Whether I were religious or not, I would say I am a very open minded individual. But yeah, I haven't really picked a side, and I do not care about picking a side, and I do not really believe there is a God, so I guess I am more Atheist but sometimes I just say I am Agnostic, it's a mix I would say. But yes, I do agree, I respect her belief's and she should respect mine.


----------



## anonymid (Oct 16, 2005)

TrcyMcgrdy1 said:


> First of all, being agnostic is more opened minded than an atheist. it means that you havent settled on a single idea and are curious and understanding of all angles and therefore cannot decide.


This is just not true at all. Being an atheist doesn't mean that you're close-minded, "settled," or lack curiosity. It means nothing more and nothing less than that you lack belief. It doesn't mean that you're not open to revising your beliefs in the face of new evidence, or that you're not interested in learning more about the world around you and the beliefs of others.

Anyway, as for the OP's question: I say those sorts of things all the time too, but if I lived with someone who had a problem with it, I would try to refrain out of respect.


----------



## poltergeistfan91 (Jan 18, 2012)

Luckily, my sister no longer lives at home. She lives with her husband and three children. I refrain from seeing her as much as possible because she's crazy, lol, but it makes it difficult since I always want to see my niece and nephew. I have not said it around her in a long time, since I am not around her much, but I guess my question was in reference to the past, and possibly the future, if it happens again, lol.


----------



## Quinn the Eskimo (Jan 22, 2012)

god damn this thread


----------



## anonymid (Oct 16, 2005)

Quinn the Eskimo said:


> god damn this thread


I think that an awful lot when I'm browsing SAS. :lol


----------



## Quinn the Eskimo (Jan 22, 2012)

ya know, thinking its just as bad as saying it :roll


----------



## poltergeistfan91 (Jan 18, 2012)

Quinn the Eskimo said:


> god damn this thread


Yes, God Damn many threads.


----------



## Quinn the Eskimo (Jan 22, 2012)

> Yes, God Damn many threads.


ah **** i just saw a flash of lightning outside..
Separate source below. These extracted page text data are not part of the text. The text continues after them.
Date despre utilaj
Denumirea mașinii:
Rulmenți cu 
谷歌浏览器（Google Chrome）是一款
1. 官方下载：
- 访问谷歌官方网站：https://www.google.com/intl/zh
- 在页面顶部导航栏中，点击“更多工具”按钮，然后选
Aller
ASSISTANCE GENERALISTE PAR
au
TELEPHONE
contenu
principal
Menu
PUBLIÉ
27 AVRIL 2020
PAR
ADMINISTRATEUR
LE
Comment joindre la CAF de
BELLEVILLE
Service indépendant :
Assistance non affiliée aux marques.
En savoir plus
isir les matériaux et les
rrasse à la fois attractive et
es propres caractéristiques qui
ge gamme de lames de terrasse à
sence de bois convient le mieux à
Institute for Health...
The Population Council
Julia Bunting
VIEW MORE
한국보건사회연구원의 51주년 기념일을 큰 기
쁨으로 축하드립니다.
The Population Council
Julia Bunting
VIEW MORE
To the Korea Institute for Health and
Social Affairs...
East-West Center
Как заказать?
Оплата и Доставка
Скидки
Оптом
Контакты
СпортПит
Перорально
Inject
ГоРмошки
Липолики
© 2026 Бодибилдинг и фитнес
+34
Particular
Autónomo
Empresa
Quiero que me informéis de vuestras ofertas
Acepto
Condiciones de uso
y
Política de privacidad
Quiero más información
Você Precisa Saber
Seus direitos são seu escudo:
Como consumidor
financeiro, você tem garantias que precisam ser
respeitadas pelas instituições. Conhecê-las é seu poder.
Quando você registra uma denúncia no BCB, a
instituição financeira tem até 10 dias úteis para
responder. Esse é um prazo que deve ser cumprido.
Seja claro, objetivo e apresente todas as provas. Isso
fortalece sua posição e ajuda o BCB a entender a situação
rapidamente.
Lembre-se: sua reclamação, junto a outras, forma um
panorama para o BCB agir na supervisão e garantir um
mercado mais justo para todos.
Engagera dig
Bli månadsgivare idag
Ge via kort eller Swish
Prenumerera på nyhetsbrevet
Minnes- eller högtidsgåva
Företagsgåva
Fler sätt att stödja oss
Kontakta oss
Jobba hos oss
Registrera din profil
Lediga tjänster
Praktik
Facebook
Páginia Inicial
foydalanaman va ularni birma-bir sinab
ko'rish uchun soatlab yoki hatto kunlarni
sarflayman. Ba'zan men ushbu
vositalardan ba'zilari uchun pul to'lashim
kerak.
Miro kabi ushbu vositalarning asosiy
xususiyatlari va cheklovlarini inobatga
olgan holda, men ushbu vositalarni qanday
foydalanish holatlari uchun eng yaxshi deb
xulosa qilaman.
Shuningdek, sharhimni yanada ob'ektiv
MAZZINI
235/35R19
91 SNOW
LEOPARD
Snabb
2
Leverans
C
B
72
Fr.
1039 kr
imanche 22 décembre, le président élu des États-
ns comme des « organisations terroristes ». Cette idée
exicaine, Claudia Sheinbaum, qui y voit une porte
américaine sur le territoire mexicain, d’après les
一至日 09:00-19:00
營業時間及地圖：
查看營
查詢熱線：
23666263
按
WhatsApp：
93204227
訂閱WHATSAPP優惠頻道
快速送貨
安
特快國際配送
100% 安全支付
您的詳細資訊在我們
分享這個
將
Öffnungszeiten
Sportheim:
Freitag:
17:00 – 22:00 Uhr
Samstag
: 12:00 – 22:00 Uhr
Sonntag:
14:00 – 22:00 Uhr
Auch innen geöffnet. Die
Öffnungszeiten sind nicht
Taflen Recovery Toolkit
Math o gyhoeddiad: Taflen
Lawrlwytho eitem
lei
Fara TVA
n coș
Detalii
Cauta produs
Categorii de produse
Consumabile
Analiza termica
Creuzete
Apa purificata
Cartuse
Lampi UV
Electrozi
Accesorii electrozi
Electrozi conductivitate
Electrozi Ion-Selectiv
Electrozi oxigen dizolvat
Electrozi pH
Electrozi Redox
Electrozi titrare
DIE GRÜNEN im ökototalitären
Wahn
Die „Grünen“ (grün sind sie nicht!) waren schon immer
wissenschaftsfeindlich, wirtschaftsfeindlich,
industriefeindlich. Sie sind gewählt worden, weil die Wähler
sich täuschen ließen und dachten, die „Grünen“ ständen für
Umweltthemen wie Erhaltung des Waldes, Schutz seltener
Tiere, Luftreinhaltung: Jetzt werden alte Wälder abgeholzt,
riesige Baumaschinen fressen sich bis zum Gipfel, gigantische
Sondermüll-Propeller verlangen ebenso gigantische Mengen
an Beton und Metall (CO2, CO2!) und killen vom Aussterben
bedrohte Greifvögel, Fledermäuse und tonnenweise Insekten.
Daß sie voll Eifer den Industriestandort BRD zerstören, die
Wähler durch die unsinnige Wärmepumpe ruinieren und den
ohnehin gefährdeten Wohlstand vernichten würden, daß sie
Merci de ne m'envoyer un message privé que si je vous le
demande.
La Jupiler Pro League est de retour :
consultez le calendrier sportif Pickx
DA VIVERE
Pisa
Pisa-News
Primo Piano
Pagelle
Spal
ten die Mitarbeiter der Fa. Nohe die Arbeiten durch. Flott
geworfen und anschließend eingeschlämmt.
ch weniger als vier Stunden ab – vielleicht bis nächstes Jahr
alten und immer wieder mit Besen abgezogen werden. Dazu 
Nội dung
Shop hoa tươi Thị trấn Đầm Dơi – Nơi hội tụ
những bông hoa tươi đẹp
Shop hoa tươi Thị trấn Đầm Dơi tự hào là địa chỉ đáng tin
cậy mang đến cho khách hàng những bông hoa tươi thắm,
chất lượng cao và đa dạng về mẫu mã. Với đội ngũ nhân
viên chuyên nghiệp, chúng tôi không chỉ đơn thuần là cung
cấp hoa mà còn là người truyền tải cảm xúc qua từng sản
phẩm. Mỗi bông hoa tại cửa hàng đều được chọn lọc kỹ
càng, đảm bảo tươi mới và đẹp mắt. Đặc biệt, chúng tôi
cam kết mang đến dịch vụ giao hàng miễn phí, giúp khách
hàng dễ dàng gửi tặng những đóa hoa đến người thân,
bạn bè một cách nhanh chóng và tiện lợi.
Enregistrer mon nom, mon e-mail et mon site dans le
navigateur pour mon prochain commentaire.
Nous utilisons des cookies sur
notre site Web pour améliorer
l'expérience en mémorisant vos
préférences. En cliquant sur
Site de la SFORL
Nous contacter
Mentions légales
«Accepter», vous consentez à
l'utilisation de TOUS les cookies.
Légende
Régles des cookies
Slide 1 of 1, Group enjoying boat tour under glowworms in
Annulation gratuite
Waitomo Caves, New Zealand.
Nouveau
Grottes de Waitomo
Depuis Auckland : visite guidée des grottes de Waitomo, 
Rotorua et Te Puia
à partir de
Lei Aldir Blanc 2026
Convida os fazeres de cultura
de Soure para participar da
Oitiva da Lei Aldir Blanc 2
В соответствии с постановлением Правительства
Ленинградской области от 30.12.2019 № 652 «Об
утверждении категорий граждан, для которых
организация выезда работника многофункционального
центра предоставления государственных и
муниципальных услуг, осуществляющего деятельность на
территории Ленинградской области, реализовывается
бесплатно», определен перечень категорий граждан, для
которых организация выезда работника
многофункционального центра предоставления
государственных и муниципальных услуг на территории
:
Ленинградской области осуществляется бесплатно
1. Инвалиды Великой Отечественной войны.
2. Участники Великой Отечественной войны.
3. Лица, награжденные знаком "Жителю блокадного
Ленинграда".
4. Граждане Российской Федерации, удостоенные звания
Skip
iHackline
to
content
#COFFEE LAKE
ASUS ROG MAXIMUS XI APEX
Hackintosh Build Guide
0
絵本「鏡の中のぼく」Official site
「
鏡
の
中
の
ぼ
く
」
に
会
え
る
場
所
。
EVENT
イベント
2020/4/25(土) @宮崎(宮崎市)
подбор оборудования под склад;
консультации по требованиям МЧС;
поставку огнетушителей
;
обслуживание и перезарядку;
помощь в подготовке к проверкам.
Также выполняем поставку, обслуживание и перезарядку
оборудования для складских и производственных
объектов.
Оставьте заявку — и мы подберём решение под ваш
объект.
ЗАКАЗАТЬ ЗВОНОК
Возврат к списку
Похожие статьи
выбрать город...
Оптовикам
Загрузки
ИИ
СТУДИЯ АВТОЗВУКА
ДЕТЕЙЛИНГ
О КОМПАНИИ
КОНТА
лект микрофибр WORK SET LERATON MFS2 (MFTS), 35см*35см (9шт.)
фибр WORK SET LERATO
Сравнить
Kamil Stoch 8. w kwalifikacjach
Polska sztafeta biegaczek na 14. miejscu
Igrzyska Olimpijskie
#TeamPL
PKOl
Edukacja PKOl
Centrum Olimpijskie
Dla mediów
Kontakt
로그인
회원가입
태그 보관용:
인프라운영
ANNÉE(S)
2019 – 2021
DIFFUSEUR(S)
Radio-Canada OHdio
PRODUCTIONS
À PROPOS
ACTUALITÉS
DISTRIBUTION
be careful, he's listening now


----------



## visualkeirockstar (Aug 5, 2012)

Jesus ****ing Crist what's wrong with that?


----------



## coldsorehighlighter (Jun 2, 2010)

It could be worse. She could be Muslim, and you could make fun of Mohammad, and she might actually kill you instead of just yelling.


----------



## poltergeistfan91 (Jan 18, 2012)

the cheat said:


> It could be worse. She could be Muslim, and you could make fun of Mohammad, and she might actually kill you instead of just yelling.


LMAO! That is so true. I could have it worse but I do not.


----------



## Billius (Aug 7, 2012)

:roll this thread


----------



## HarryStanluv25 (Jan 26, 2012)

I really hate when people freak out when god is spoken in vain. Because let's face it, the majority of us do say 'God dammit' and 'Jesus Christ!' I like to say Jesus Christ (they say that a lot on South Park so I've started saying it) but do have to catch myself saying it in front of my aunts or other believers. It was annoying, one day as I was watching South Park, my dad's girlfriend made a remark after one of the boys cried out 'Jesus Christ'! how that was rude/mean, not funny. Something like that. It is hard to not say something back but this is one of those things... it's so little, it's just a word, people need to stop acting like it's the end of the world when said.


----------



## pantazi (Sep 3, 2012)

For gods sake, there is nothing wrong with saying what you like, it doesn't exist and you're an atheist/agnostic.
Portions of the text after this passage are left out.